(Thierry Téné) - En Afrique, les décideurs politiques et les partenaires au développement concentrent prioritairement leurs actions sur la production et la distribution, qu’elles soient d’origine fossile ou renouvelable.
La formule est bien connue des énergéticiens, « l’énergie la moins chère, c’est celle qu’on ne consomme pas ». Or, l'efficacité énergétique est rarement évoquée, pourtant elle permettrait de réduire le nombre de délestages tout en réalisant un gain économique substantiel. Selon l'Agence internationale de l'énergie, chaque dollar investi dans l'efficacité énergétique permet de mobiliser plus de 2 $ pour créer de nouvelles ressources.

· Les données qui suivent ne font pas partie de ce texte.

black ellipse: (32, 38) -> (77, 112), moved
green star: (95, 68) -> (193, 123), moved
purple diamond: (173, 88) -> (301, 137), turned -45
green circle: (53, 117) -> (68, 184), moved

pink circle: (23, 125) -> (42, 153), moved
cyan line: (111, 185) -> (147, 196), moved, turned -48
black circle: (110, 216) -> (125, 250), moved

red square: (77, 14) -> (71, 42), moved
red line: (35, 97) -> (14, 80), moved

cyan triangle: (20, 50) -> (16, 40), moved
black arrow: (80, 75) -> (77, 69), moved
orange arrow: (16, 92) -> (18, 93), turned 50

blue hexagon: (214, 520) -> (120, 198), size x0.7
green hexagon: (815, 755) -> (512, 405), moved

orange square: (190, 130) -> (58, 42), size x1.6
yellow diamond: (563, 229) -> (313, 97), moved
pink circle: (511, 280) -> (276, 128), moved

Un réel potentiel africain
D’après une étude de la Banque mondiale, il y a un réel potentiel africain dans le domaine de l’efficacité énergétique. Voici une liste de secteurs d’activité où il existe des améliorations de l’efficacité énergétique :
• Cogénération lors de la production du sucre : 67 projets identifiés qui permettraient d’éviter l’émission de 2,5 millions de tonnes de CO2 par an, soit un gain annuel de 30 millions d’euros sur le marché du carbone par an.
• Distribution d'électricité : 20 projets pour 1,1 million de tonnes de CO2 évitées, soit 13,2 millions d’euros par an.
• Systèmes à vapeur : 211 projets pour 36,6 millions de tonnes de CO2 évitées, soit 439,2 millions d’euros annuels.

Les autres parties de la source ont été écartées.